The Mask trait offers a single activation command. The problem I have is that this toggles on/off the piece property “ObscuredToOthers”. The project I am working on requires that the opponent NEVER sees the indicators under the mask. So, given that there is only a toggle, as a designer, I can never fire the command to ensure the property is “true”. So, is there a workaround where I can set a piece property to a specific value even if it is not supported by the trait command? I’m hoping this is not a custom code situation.
If anyone is interested, I have a workaround. I’d still like to be able to set properties directly if anyone has a way to do that. But, in this case, I can get the effect I want by using a TriggerAction trait to trigger the Mask trait and use a beanshell expression in the TriggerAction trait to block the action if “Property==true”. This results in the behavior I want.
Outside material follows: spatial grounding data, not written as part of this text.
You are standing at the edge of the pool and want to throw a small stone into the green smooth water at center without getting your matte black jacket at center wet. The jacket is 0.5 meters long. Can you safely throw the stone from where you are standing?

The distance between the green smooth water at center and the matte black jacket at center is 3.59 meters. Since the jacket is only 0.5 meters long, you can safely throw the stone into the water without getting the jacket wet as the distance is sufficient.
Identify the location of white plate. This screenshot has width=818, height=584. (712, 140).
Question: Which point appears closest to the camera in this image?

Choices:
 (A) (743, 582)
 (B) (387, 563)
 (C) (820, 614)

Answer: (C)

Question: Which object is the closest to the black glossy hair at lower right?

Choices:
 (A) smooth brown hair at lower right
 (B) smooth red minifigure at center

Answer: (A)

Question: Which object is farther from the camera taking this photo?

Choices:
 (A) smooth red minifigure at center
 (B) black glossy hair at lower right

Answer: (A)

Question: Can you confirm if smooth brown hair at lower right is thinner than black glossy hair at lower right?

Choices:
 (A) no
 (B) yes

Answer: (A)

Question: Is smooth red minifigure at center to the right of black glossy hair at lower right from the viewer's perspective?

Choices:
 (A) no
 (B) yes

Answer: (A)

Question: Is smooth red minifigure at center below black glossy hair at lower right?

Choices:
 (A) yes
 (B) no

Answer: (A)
Do you think a trigger action would be able to detect when a piece is attached to a Mat and trigger the mask command for the new Mat Cargo piece ? I have not found a way to get it to work.
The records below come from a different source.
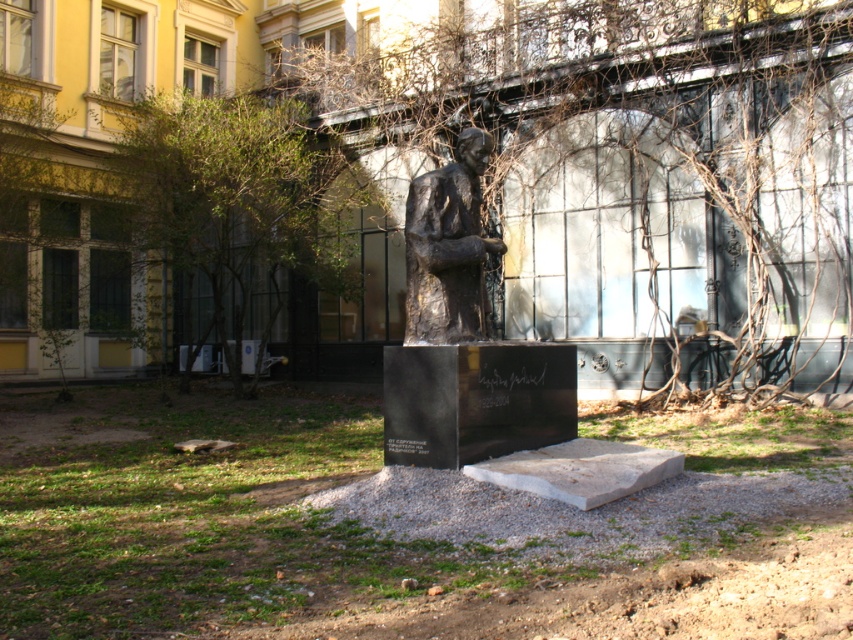 Between point (608, 196) and point (440, 320), which one is positioned behind?

Point (608, 196)

Is point (567, 332) more distant than point (447, 170)?

Yes, point (567, 332) is behind point (447, 170).

Who is more forward, (651, 292) or (463, 136)?

Point (463, 136) is in front.

This screenshot has height=640, width=853. Identify the location of brown leafless branches at center. (625, 179).

From the picture: Is brown leafless branches at center above green leafy tree at upper left?

Indeed, brown leafless branches at center is positioned over green leafy tree at upper left.

Is point (354, 76) behind point (258, 173)?

Yes.

Locate an element on the screen. This screenshot has height=640, width=853. brown leafless branches at center is located at coordinates (625, 179).

Between green leafy tree at upper left and bronze statue at center, which one has more height?

With more height is bronze statue at center.

Does green leafy tree at upper left come in front of bronze statue at center?

No, green leafy tree at upper left is behind bronze statue at center.

Does point (204, 116) lie in front of point (416, 291)?

No, (204, 116) is behind (416, 291).

Image resolution: width=853 pixels, height=640 pixels. I want to click on green leafy tree at upper left, so click(241, 205). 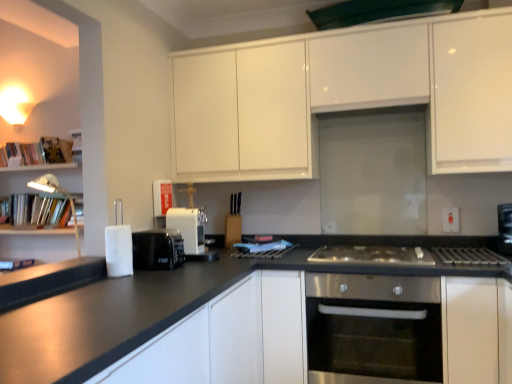 Question: Considering the positions of white glossy cabinet at upper center, marked as the 1th cabinetry in a top-to-bottom arrangement, and white matte cabinet at lower right, which appears as the 2th cabinetry when ordered from the bottom, in the image, is white glossy cabinet at upper center, marked as the 1th cabinetry in a top-to-bottom arrangement, bigger or smaller than white matte cabinet at lower right, which appears as the 2th cabinetry when ordered from the bottom,?

Choices:
 (A) big
 (B) small

Answer: (A)

Question: From the image's perspective, relative to white matte cabinet at lower right, the second cabinetry positioned from the top, is white glossy cabinet at upper center, acting as the third cabinetry starting from the bottom, above or below?

Choices:
 (A) below
 (B) above

Answer: (B)

Question: Estimate the real-world distances between objects in this image. Which object is farther from the white plastic lamp at left?

Choices:
 (A) stainless steel oven at center
 (B) hardcover books at left, the 1th book positioned from the bottom
 (C) white matte cabinet at center, the first cabinetry from the bottom
 (D) hardcover books at left, positioned as the 1th book in top-to-bottom order
 (E) white matte cabinet at lower right, the second cabinetry positioned from the top

Answer: (E)

Question: Estimate the real-world distances between objects in this image. Which object is farther from the white plastic lamp at left?

Choices:
 (A) stainless steel gas stove at center
 (B) green matte exhaust hood at upper center
 (C) hardcover books at left, the 2th book positioned from the top
 (D) white glossy cabinet at upper center, marked as the 1th cabinetry in a top-to-bottom arrangement
 (E) white plastic electric outlet at upper right

Answer: (E) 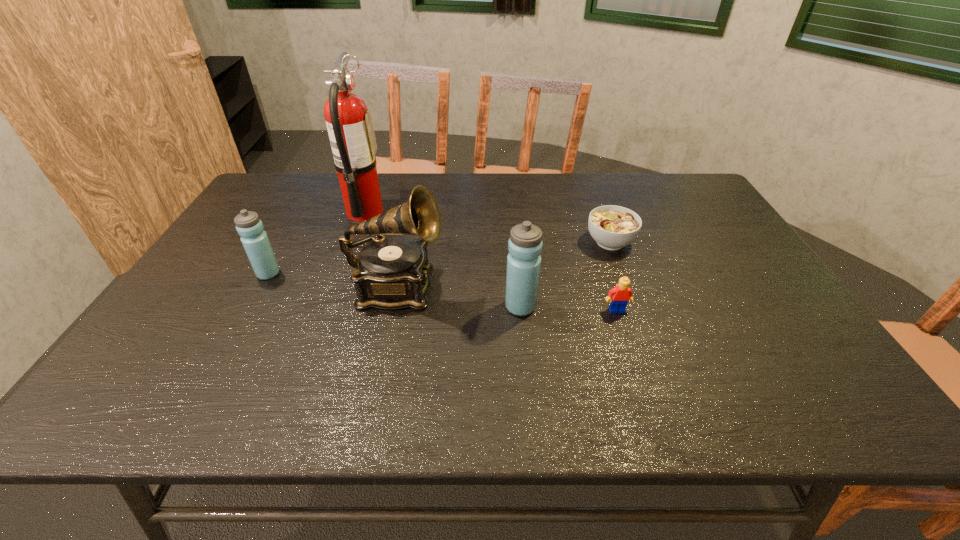 Where is `the shorter water bottle`? The image size is (960, 540). the shorter water bottle is located at coordinates (255, 241).

Find the location of `the fourth tallest object`. the fourth tallest object is located at coordinates (255, 241).

The image size is (960, 540). I want to click on the right water bottle, so click(525, 244).

This screenshot has height=540, width=960. I want to click on the fourth object from left to right, so click(525, 244).

This screenshot has width=960, height=540. What are the coordinates of `soup bowl` in the screenshot? It's located at (613, 227).

Where is `fire extinguisher`? The width and height of the screenshot is (960, 540). fire extinguisher is located at coordinates (349, 123).

Image resolution: width=960 pixels, height=540 pixels. Find the location of `the second shortest object`. the second shortest object is located at coordinates (621, 294).

This screenshot has height=540, width=960. What are the coordinates of `phonograph record` in the screenshot? It's located at (392, 272).

Identify the location of blank space located 0.080m on the back of the farther water bottle. Image resolution: width=960 pixels, height=540 pixels. (282, 249).

Where is `free spot located on the left of the nearer water bottle`? The image size is (960, 540). free spot located on the left of the nearer water bottle is located at coordinates (384, 307).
So, when you attach a cargo-piece to a mat, you want that action to also trigger the mask of the cargo-piece? Did I get that right?
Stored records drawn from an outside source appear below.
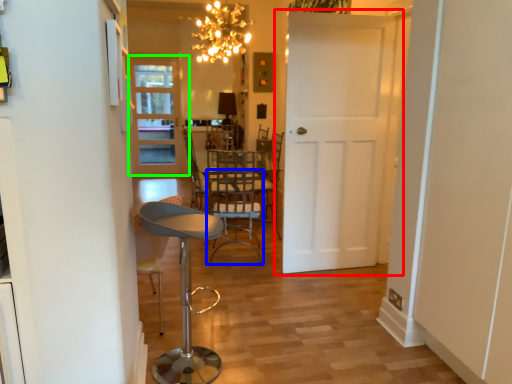 Question: Estimate the real-world distances between objects in this image. Which object is closer to door (highlighted by a red box), armchair (highlighted by a blue box) or door (highlighted by a green box)?

Choices:
 (A) armchair
 (B) door

Answer: (A) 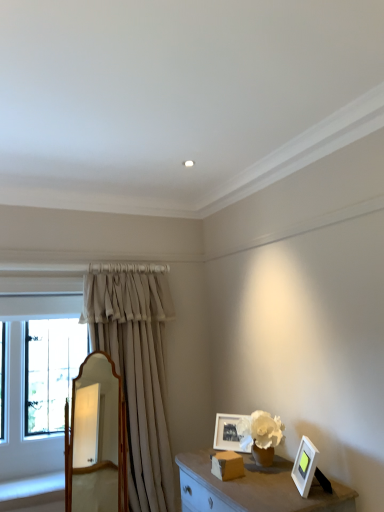 Question: Is wooden mirror at center wider or thinner than beige fabric curtain at left?

Choices:
 (A) wide
 (B) thin

Answer: (B)

Question: From their relative heights in the image, would you say wooden mirror at center is taller or shorter than beige fabric curtain at left?

Choices:
 (A) short
 (B) tall

Answer: (A)

Question: Which object is the closest to the matte white picture frame at center, marked as the 2th picture frame in a front-to-back arrangement?

Choices:
 (A) wooden mirror at center
 (B) beige fabric curtain at left
 (C) white matte picture frame at lower right, the 1th picture frame in the right-to-left sequence

Answer: (C)

Question: Which object is the closest to the white matte picture frame at lower right, the 1th picture frame from the front?

Choices:
 (A) wooden mirror at center
 (B) matte white picture frame at center, marked as the 2th picture frame in a front-to-back arrangement
 (C) beige fabric curtain at left

Answer: (B)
Yes and thank you for the reply. I am trying to use CurrentMat==“String” as the trigger. If I enable a menu item for the trigger it enables when the cargo attaches to the mat but when I try to get it to trigger without a menu item it will not go.
You have to have a “Key Command” for the item to trigger, but you don’t have to have a menu item – just don’t put the menu text. The “Key Command” doesn’t have to be an actual key sequence (in the righthand box), it can instead be a “Named Key Command” (in the lefthand box), just give it a unique name
Cattlesquat is one of the Devs, so his advice is much more authoritative than mine. My only comment is to elaborate on his response in case you need additional verbosity.
I think the gist of the issue is that the “TriggerAction” trait comparison of "CurrentMat==“String” will not happen spontaneously. It must be triggered by a menu action. So, the “TriggerAction” only evaluates your comparison if the “TriggerAction” trait’s menu item has been selected and therefore “fired” or the shortcut keystroke has been used, also causing it to be fired. So, bottom line, the property comparison expression can only act to limit which cases cause the “TriggerAction” procedure to be followed. It will not spontaneously trigger as soon as the specified comparison expression is “true”.
I hope this helped and didn’t confuse the issue further. Apologies to @Cattlesquat if I took this in a direction he doesn’t agree with.
Thanks to all, HaraldFair, I believe you are correct. I was expecting the trigger to fire on the property value only.
You can also do what you want by using the “restrict command” trait. It has the added benefit that you can set it up so the command grays out OR it completely disappears from the context menu when restricted. Make sure though that restrict-command is lower down the trait list then the command it restricts.
I tend to use restrict-command when I don’t want the menu option to appear or it’s a one-off. I tend to use conditional triggers when either I need to do a list of commands or I’m watching for another command’s execution.